Par extension, on nomme expérience l’ensemble des enseignements que nous a fourni l’analyse de ces épreuves. Tirer les leçons de ce que l’on a déjà vécu, pour améliorer la gestion des évènements futurs. Avoir de l’expérience, c’est donc avoir des connaissances. Rien à voir avec un nombre d’années. Alors oui, c’est sûr qu’un senior avec 20 ans d’ancienneté derrière lui aura bien plus de chance d’avoir davantage d’expérience que le p’tit jeune débarqué il y a 6 mois. Ceci dit, entre 20 ans à dormir ou 6 mois à se donner à fond, sur qui parieriez-vous ?
Bien évidemment, il y a un début à tout et il est tout à fait compréhensible qu’une entreprise n’ait pas le temps et/ou les moyens de former un novice, notamment dans des domaines où de fortes compétences sont requises.
… à la mesure des connaissances
Selon toute logique, la valeur d’un profil se mesure au regard de ses compétences et de ses connaissances. Pour prendre mon cas personnel, j’ai de l’expérience en matière de lutte contre le blanchiment d’argent. Ca ne veut pas dire que j’ai plus de compétences qu’un autre contrôleur interne. Non. Simplement que j’ai acquis certains réflexes et une certaine méthode, que je suis régulièrement les évolutions de la réglementation financière, que je publie des articles sur le sujet. J’ai pour ainsi dire pu "toucher à la chose" et expérimenter tout un tas de techniques et de situations qui m’ont permis d’acquérir de solides connaissances en la matière.

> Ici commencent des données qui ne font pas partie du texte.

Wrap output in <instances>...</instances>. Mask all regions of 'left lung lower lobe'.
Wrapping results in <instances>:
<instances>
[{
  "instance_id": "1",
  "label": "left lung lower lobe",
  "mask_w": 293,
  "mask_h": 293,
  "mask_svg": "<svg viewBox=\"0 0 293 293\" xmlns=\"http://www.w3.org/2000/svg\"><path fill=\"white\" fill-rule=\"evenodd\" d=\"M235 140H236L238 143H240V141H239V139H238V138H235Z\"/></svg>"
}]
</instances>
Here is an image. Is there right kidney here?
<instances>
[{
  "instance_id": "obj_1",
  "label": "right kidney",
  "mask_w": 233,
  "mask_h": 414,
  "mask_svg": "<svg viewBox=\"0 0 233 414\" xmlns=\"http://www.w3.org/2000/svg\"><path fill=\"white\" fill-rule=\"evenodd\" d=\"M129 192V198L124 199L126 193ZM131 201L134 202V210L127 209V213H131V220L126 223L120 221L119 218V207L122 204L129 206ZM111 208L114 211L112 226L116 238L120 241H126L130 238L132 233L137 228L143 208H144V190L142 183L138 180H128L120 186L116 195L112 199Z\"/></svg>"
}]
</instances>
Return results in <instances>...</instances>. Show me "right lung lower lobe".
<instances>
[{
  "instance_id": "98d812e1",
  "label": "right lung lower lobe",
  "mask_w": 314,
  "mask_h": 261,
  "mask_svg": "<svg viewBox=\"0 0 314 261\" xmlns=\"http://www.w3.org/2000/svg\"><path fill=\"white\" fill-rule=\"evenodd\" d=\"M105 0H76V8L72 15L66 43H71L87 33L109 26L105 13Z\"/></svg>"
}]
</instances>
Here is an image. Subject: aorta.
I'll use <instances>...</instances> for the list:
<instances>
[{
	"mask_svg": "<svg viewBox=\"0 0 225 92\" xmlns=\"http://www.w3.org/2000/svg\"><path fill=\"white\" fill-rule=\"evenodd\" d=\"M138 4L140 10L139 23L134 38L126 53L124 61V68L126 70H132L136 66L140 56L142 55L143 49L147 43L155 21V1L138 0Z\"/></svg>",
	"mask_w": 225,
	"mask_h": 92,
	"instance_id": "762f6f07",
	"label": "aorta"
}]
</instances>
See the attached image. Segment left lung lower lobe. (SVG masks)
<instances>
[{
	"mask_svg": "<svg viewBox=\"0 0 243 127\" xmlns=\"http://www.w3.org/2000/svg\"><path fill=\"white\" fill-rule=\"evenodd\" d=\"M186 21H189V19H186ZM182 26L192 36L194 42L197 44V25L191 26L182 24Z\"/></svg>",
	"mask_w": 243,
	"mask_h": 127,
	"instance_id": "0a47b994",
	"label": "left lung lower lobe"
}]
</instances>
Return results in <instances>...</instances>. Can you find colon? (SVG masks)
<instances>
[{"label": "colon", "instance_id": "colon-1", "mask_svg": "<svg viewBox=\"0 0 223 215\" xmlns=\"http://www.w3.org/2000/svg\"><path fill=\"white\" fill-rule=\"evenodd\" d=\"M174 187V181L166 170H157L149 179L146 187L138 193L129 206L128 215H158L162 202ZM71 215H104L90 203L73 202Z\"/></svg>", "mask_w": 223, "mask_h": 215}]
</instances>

[L'expérience à elle seule est insuffisante. Dynamisme, curiosité, enthousiasme ou encore engagement constituent de précieuses qualités à ne pas négliger]
Le parallèle peut être fait avec l’intelligence et la culture : mesure-t-on la culture en années ? Certainement pas ! Préféreriez-vous être intelligent ou cultivé ? Les 2 me direz-vous, certes, mais "le cultivé" a cette curiosité, cette volonté d’apprendre et de confronter ses idées que n’a pas "l’intelligent" qui se repose sur ses acquis. L’expérience, aussi grande puisse-t-elle être, reste une quantité finie. La curiosité, la générosité, la perspicacité sont autant de qualités au potentiel infini.

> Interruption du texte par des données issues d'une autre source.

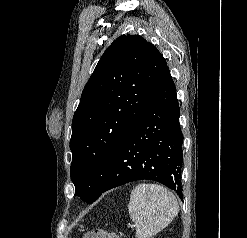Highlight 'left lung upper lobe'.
<instances>
[{
  "label": "left lung upper lobe",
  "mask_w": 247,
  "mask_h": 238,
  "mask_svg": "<svg viewBox=\"0 0 247 238\" xmlns=\"http://www.w3.org/2000/svg\"><path fill=\"white\" fill-rule=\"evenodd\" d=\"M166 68L162 54L137 35H121L100 58L72 121L70 173L83 201L99 198L119 147Z\"/></svg>",
  "instance_id": "1"
}]
</instances>
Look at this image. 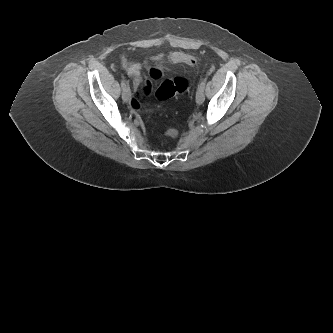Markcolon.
<instances>
[{"instance_id": "5ec220e1", "label": "colon", "mask_w": 333, "mask_h": 333, "mask_svg": "<svg viewBox=\"0 0 333 333\" xmlns=\"http://www.w3.org/2000/svg\"><path fill=\"white\" fill-rule=\"evenodd\" d=\"M189 81L185 78L176 77L173 79H165L160 86L157 88L155 92V96L160 100H166L172 98L177 94H183L189 90ZM145 89L147 94L151 92V82L147 81L145 85ZM133 107H137L135 102H132ZM167 134L169 136H176L178 134L177 130L170 129Z\"/></svg>"}]
</instances>
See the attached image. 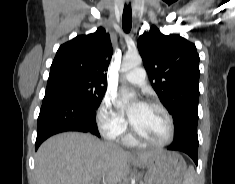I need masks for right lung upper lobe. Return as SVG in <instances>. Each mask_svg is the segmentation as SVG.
I'll list each match as a JSON object with an SVG mask.
<instances>
[{
	"label": "right lung upper lobe",
	"mask_w": 235,
	"mask_h": 184,
	"mask_svg": "<svg viewBox=\"0 0 235 184\" xmlns=\"http://www.w3.org/2000/svg\"><path fill=\"white\" fill-rule=\"evenodd\" d=\"M113 53L110 36L99 27L62 44L51 65L47 89L59 88L66 79L106 86L105 71Z\"/></svg>",
	"instance_id": "obj_1"
}]
</instances>
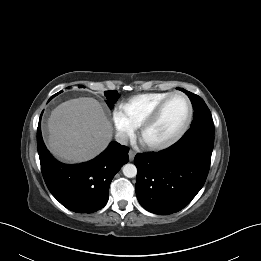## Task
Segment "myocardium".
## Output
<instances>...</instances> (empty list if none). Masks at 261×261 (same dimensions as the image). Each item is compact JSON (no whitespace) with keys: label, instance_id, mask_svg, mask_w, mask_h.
Returning <instances> with one entry per match:
<instances>
[{"label":"myocardium","instance_id":"f54148a6","mask_svg":"<svg viewBox=\"0 0 261 261\" xmlns=\"http://www.w3.org/2000/svg\"><path fill=\"white\" fill-rule=\"evenodd\" d=\"M174 96H181L182 98H184L187 104L188 112L183 126L173 136L165 140H161V141L145 140L144 135L146 131L156 122L166 103ZM192 119H193V105L189 97L181 91L171 92L153 108V110L149 113V115L144 119V121L138 127L139 141L145 148L148 149L160 150V149L167 148L173 145L174 143H176L177 141H179L185 135V133L190 128Z\"/></svg>","mask_w":261,"mask_h":261}]
</instances>
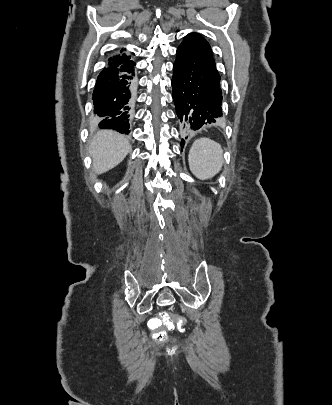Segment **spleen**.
<instances>
[{"label":"spleen","instance_id":"1","mask_svg":"<svg viewBox=\"0 0 332 405\" xmlns=\"http://www.w3.org/2000/svg\"><path fill=\"white\" fill-rule=\"evenodd\" d=\"M189 168L199 180H208L218 174L223 166V149L210 138L194 141L188 155Z\"/></svg>","mask_w":332,"mask_h":405}]
</instances>
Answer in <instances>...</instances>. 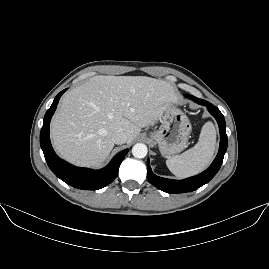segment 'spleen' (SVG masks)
<instances>
[{
    "instance_id": "obj_1",
    "label": "spleen",
    "mask_w": 269,
    "mask_h": 269,
    "mask_svg": "<svg viewBox=\"0 0 269 269\" xmlns=\"http://www.w3.org/2000/svg\"><path fill=\"white\" fill-rule=\"evenodd\" d=\"M215 148L216 129L209 121L203 125L198 143L183 154L167 159L166 165L177 178L196 175L209 166Z\"/></svg>"
}]
</instances>
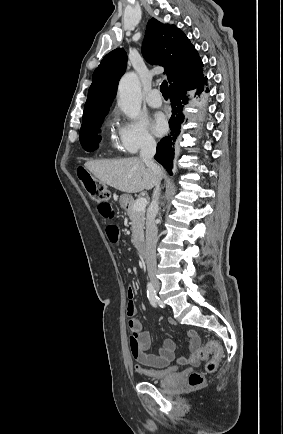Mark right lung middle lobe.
Instances as JSON below:
<instances>
[{
	"label": "right lung middle lobe",
	"mask_w": 283,
	"mask_h": 434,
	"mask_svg": "<svg viewBox=\"0 0 283 434\" xmlns=\"http://www.w3.org/2000/svg\"><path fill=\"white\" fill-rule=\"evenodd\" d=\"M104 117L94 123L83 125L80 129V143L86 151H94L101 141V136L98 135Z\"/></svg>",
	"instance_id": "obj_1"
}]
</instances>
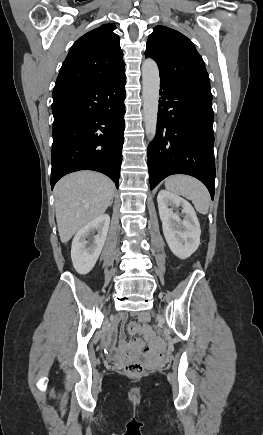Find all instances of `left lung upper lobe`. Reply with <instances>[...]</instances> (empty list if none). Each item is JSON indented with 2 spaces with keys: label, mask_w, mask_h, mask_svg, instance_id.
Here are the masks:
<instances>
[{
  "label": "left lung upper lobe",
  "mask_w": 263,
  "mask_h": 435,
  "mask_svg": "<svg viewBox=\"0 0 263 435\" xmlns=\"http://www.w3.org/2000/svg\"><path fill=\"white\" fill-rule=\"evenodd\" d=\"M145 55L158 64L161 81L212 95L202 57L180 32L165 26L155 27L147 40Z\"/></svg>",
  "instance_id": "5c2ea615"
}]
</instances>
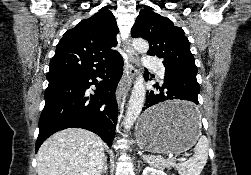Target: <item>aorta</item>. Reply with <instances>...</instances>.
Wrapping results in <instances>:
<instances>
[{"mask_svg": "<svg viewBox=\"0 0 251 175\" xmlns=\"http://www.w3.org/2000/svg\"><path fill=\"white\" fill-rule=\"evenodd\" d=\"M133 46L137 52L140 54H146L149 50L148 42L145 40H133ZM146 95V89L144 84L143 76H138L131 93V97L129 99L125 119H124V127L126 131L131 129L134 121H136V117H138L143 105L144 99Z\"/></svg>", "mask_w": 251, "mask_h": 175, "instance_id": "obj_1", "label": "aorta"}]
</instances>
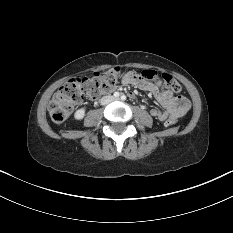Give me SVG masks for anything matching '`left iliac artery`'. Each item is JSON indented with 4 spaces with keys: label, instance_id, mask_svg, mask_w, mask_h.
Wrapping results in <instances>:
<instances>
[{
    "label": "left iliac artery",
    "instance_id": "44dca946",
    "mask_svg": "<svg viewBox=\"0 0 233 233\" xmlns=\"http://www.w3.org/2000/svg\"><path fill=\"white\" fill-rule=\"evenodd\" d=\"M121 100H123V101L126 100V96L124 94L121 96Z\"/></svg>",
    "mask_w": 233,
    "mask_h": 233
}]
</instances>
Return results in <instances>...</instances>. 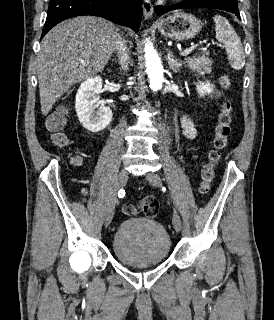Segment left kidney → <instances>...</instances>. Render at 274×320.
Wrapping results in <instances>:
<instances>
[{"label":"left kidney","mask_w":274,"mask_h":320,"mask_svg":"<svg viewBox=\"0 0 274 320\" xmlns=\"http://www.w3.org/2000/svg\"><path fill=\"white\" fill-rule=\"evenodd\" d=\"M215 86L210 84V82H197L196 90L198 96L203 98V96H209V98H218L220 96V92L218 90H214Z\"/></svg>","instance_id":"left-kidney-1"}]
</instances>
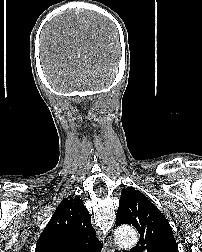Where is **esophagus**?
Listing matches in <instances>:
<instances>
[{
	"mask_svg": "<svg viewBox=\"0 0 202 252\" xmlns=\"http://www.w3.org/2000/svg\"><path fill=\"white\" fill-rule=\"evenodd\" d=\"M108 246H109L110 252H121L120 248H118L111 240L108 241Z\"/></svg>",
	"mask_w": 202,
	"mask_h": 252,
	"instance_id": "obj_1",
	"label": "esophagus"
}]
</instances>
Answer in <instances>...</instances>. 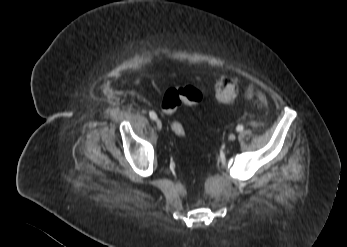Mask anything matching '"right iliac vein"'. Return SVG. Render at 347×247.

La prépondérance du critère "expérience"
Sans vouloir généraliser les processus de recrutement ni me mettre à dos certains recruteurs, il est certain que les modes de recrutement actuels sont en total inadéquation avec les réels besoins de chacun (candidat comme entreprise). Aujourd’hui, le temps moyen accordé à un CV est de 2 minutes environ. Un délai bien trop court pour permettre une lecture adéquate d’un parcours couché sur papier. Rien d’étonnant à ce que LE critère recherché en priorité sur un curriculum vitae soit celui de l’expérience. Sauf que les choses ne sont pas aussi simples que ça. Il me semble préférable de :
> Ne pas se focaliser sur le CV mais plutôt sur la lettre de motivation. Il est beaucoup plus intéressant de savoir comment chaque candidat perçoit l’entreprise, le marché dans lequel elle évolue et les perspectives d’évolution plutôt que de savoir qui a la plus grosse… expérience !
> Questionner le candidat sur ses motivations quant au choix de l’entreprise, ses ambitions une fois en poste. Cet exercice permet de déceler les personnes réellement motivées et engagées des opportunistes sans réelle conviction.
En définitive, on ne recrute pas sur la base d’un CV, photo du passé reflétant un parcours à un instant T, on recrute sur la base d’un potentiel auquel on croit. On ne recrute pas un profil, on recrute une personne.